Unfortunately, data can’t always be trusted. This has come to be known as “data downtime” which refers to periods of time when your data is wrong, inaccurate, or otherwise erroneous. Data downtime is certainly not new, but it has become a bigger challenge for many organizations as companies ingest more data, build increasingly complex pipelines, and accrue technical debt, creating a snowball effect of bad data that could have been avoided if it were caught sooner.
This unfortunate pitfall has made it clear that testing your pipelines alone is not enough to prevent data downtime. As data becomes an increasingly important part of decision making and product development, data trust and reliability should be more of a priority for engineers and analysts, especially when embarking on a journey towards a sound Data Mesh architecture.
At Datanova, I shared during my talk that in order to have full trust in your data, and your Data Mesh, you must test the health of your data itself through data observability.
Data observability, an organization’s ability to fully understand the health of the data in their system, works by applying DevOps Observability best practices to eliminate data downtime. With automated monitoring, alerting, and triaging to identify and evaluate data quality and discoverability issues, data observability leads to healthier data pipelines, more productive data teams, and, most importantly, happier data consumers.

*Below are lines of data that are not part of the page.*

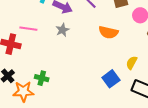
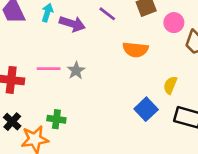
pink line: (28, 29) -> (49, 69), moved
gray star: (62, 30) -> (76, 71), moved

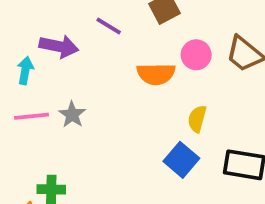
cyan arrow: (47, 13) -> (25, 70), moved
pink circle: (174, 23) -> (196, 55), moved
yellow semicircle: (170, 85) -> (197, 119), moved

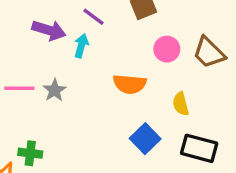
cyan arrow: (25, 70) -> (81, 46), moved
orange semicircle: (156, 74) -> (130, 84), moved
yellow semicircle: (197, 119) -> (181, 104), moved, turned -35

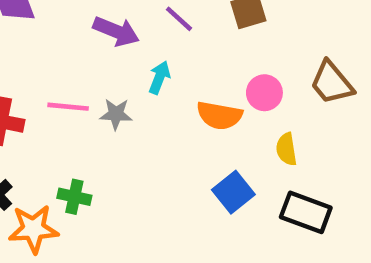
cyan arrow: (81, 46) -> (159, 77), moved
pink circle: (167, 49) -> (264, 93), moved
gray star: (55, 90) -> (116, 114), turned 30

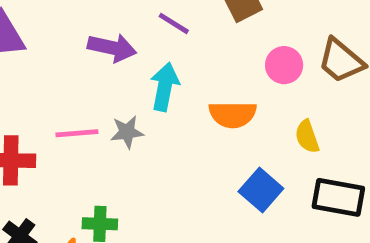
cyan arrow: (159, 77) -> (165, 87), size x1.4
pink circle: (264, 93) -> (284, 65), moved

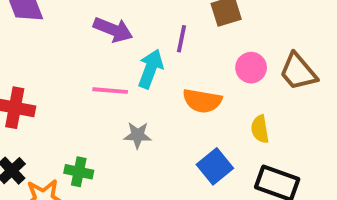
purple line: (174, 23) -> (182, 39), moved, turned 60
gray star: (127, 132) -> (138, 135), moved
pink line: (77, 133) -> (110, 91), moved

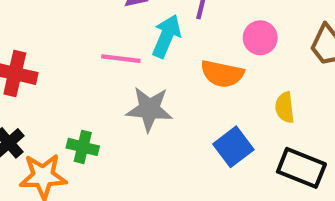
pink circle: (251, 68) -> (260, 38), moved
gray star: (138, 135) -> (149, 109), size x1.5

The pillars of data observability
Data observability can be broken down into five pillars that will help you screen the health of your data:
- Freshness: Freshness seeks to understand how up-to-date your data tables are, as well as the cadence at which your tables are updated. Freshness is particularly important when it comes to decision-making; after all, stale data is basically synonymous with wasted time and money.
- Distribution: Distribution, in other words, a function of your data’s possible values, tells you if your data is within an accepted range. Data distribution gives you insight into whether or not your tables can be trusted based on what can be expected from your data.
- Volume: Volume refers to the completeness of your data tables and offers insights into the health of your data sources. If 200 million rows suddenly turn into 5 million, you should know.
- Schema: Changes in the organization of your data, in other words, schema, often indicate broken data. Monitoring who makes changes to these tables and when is foundational to understanding the health of your data ecosystem.
- Lineage: When data breaks, the first question is always “where?” Data lineage provides the answer by telling you which upstream sources and downstream ingestors were impacted, as well as which teams are generating the data and who is accessing it. Good lineage also collects information about the data (also referred to as metadata) that speaks to governance, business, and technical guidelines associated with specific data tables, serving as a single source of truth for all consumers.
But that’s just the beginning of the process because data observability is more than identifying the problem, it’s a lifecycle. The next step is to take action and solve for what’s missing or incorrect, followed by implementing prevention tactics to keep your data reliable going forward.
How data observability plays a role in your data mesh initiative
Data observability should play a major role in your Data Mesh initiative, particularly when handling domains within the Data Mesh infrastructure. You might have wondered who should own the process of data observability within your organization, and I believe placing that responsibility on the domain owners is how you ensure the highest rate of effectiveness. Ultimately, your marketing domain leaders are already laser-focused on their own data and needs, and not concerned with what’s going on with the finance or sales domains, for example, making trust their top priority. Additionally, the level of trust your team has in the data from one domain may look totally different from another, so it’s important that this process is kept domain-specific to accommodate those differences in standards.
At the end of the day, it is all about early detection, early resolution, and early prevention of data issues, all in the context of generating trust so that both producers and consumers can adopt that data and truly become data-driven. By applying this approach, data teams can better collaborate to identify, resolve, and prevent data quality issues from occurring in the first place, and truly optimize data to its full potential.